Schon mal an WAGO gedacht?
880/881 Starterkit und das Ganze mit Codesys programmieren!

...und das ganze Klemmenzeug (Kopplerelais etc.) bekommst du auch dort!

VG
Thomas


----------



## Gülle (16 Juli 2012)

Hallo Thomas,

Wago ist auch interessant, aber es gibt halt weniger Auswahl bei den Busklemmen. 
Vor allem die Dimmerklemmen finde ich bei beckhoff interessant.
Da ist es mir auch egal wenn beckhoff etwas teuer ist.

Oder hat Wago andere Vorteile außer dem preis?
Was ist der Vor- oder Nachteil von Twincat?


----------



## Markus Rupp (16 Juli 2012)

Gülle schrieb:


> Hallo Thomas,
> Was ist der Vor- oder Nachteil von Twincat?


TwinCat ist eigentlich das selbe wie CoDeSys nur ebend sehr spezialisiert auf das Beckhoff-Sortiment und dessen Möglichkeiten. 
Was ist der Vorteil: höhere Systemintegrität beim Projektieren, Nutzbarkeit der von Beckhoff gelieferten Hilfsmittel.
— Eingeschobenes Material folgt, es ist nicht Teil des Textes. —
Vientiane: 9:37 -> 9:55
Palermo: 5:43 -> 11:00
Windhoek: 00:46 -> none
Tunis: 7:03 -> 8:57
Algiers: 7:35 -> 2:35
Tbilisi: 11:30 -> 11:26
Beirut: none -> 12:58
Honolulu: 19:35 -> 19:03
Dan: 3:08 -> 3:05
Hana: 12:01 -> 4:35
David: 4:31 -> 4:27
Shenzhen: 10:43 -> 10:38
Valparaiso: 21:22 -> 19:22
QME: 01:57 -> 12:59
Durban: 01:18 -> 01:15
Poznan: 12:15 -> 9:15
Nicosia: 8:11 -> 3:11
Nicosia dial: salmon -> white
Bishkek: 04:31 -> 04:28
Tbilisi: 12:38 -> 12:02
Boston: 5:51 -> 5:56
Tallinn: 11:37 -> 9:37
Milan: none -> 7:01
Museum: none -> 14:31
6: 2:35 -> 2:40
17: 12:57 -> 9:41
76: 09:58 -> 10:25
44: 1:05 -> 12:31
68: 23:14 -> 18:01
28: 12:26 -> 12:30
Im Grund könnte man, sofern man die Targets hat auch Beckhoff mit CoDeSys projektieren.


----------



## trinitaucher (16 Juli 2012)

Rupp schrieb:


> TwinCat ist eigentlich das selbe wie CoDeSys nur ebend sehr spezialisiert auf das Beckhoff-Sortiment und dessen Möglichkeiten.


Stimmt nicht so ganz.
Siehe dazu auch meine älteren Beiträge:
http://www.sps-forum.de/showthread.php/53280-Neue-Rubrik-für-TC3-erstellen#post389396
http://www.sps-forum.de/showthread.php/50637-Lokale-Beckhoff-PLC-mit-CoDeSys-Programmieren-!#post370780

Der Anteil von CoDeSys am TwinCAT beschränkt sich auf den PLC-Editor und -Compiler. Alles drumrum, der Konfigurator, die ganze Echtzeit-Sache, die interne Software-Kommunikation (ADS) samt aller verfügbarer Zusatzsoftware (OPC, TCP/IP, ...), hat nichts mit CoDeSys zu tun.
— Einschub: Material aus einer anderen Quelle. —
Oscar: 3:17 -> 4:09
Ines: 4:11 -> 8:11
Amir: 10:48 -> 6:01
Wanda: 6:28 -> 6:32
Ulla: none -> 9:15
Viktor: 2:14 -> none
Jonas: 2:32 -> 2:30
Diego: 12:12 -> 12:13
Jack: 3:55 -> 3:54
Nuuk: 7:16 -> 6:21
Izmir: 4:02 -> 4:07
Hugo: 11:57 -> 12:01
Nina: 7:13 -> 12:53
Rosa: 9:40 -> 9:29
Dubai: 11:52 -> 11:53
Wenn man sich für Beckhoff entscheidet, ist das eine System- und Konzeptfrage. Die Beckhoff-Welt ist allerdings verglichen mit Systemen anderer Hersteller sehr "offen".



Rupp schrieb:


> Im Grund könnte man, sofern man die Targets hat auch Beckhoff mit CoDeSys projektieren.
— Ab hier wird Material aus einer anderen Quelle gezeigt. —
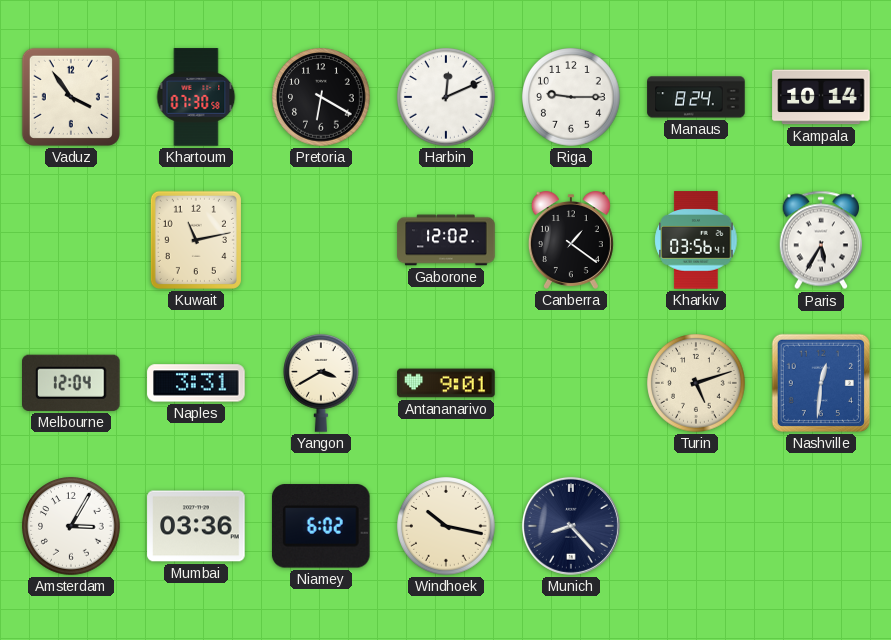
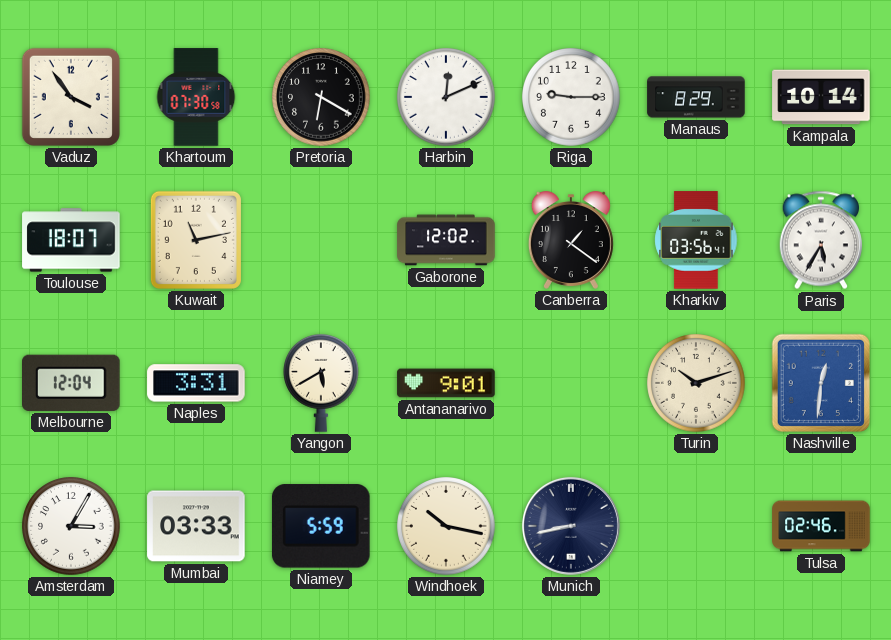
Manaus: 8:24 -> 8:29
Toulouse: none -> 18:07
Yangon: 3:40 -> 5:40
Turin: 5:12 -> 10:12
Mumbai: 03:36 -> 03:33
Niamey: 6:02 -> 5:59
Munich: 8:23 -> 8:43
Tulsa: none -> 02:46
Wenn du ein passendes Target findest, sag bescheid!


----------



## cas (16 Juli 2012)

Eigentliche könnte man zu diesem Thema schon fast eine neue Kategorie erstellen.

Immer kommen die gleichen Fragen....


----------



## thomas.nienstaedt (16 Juli 2012)

laut dem hier
http://www.oscat.de/community/index.php?topic=485.0

funktioniert die Dimmerklemme auch an der WAGO Kiste!
Ich meine WAGO hat einen speziellen Controller für das Gebäude..
Der ist dann etwas teurer, du bekommst dafür aber eine Menge
Gebäude Lib`s dabei...
Müßte man mal Gegenrechnen ob der Mehrpreis sich lohnt...!

Welches Bussystem willst du denn einsetzen?

VG
Thomas


----------



## GLT (16 Juli 2012)

thomas.nienstaedt schrieb:


> Ich meine WAGO hat einen speziellen Controller für das Gebäude..
> Der ist dann etwas teurer, du bekommst dafür aber eine Menge
> Gebäude Lib`s dabei...


Ich vermute Du sprichst hier die FlexRoom-Sache an?
Die würde der TE nicht brauchen.

Die Gebäudelibs gibt es für alle anderen Controller auch.


----------



## gloeru (16 Juli 2012)

Ich persönlich verwende gerne den CX5010/CX5020 (Listenpreis 1295/1380€ + 72€ 4GB CF-Karte) - Du hast damit auch gerade die Software-Lizenz gekauft, da du auf der Steuerung ein vollständiges TwinCAT hast, mit dem programieren kannst. (Entweder Bildschirm und Maus anhängen oder über RDP)
 Ich nehme immer die Windows Embedded und nicht die CE Version. Grund: Du kannst fast alle Programme aus der IT-Welt einsetzen (TeamViewer, MS Office, Radio-Stream etc)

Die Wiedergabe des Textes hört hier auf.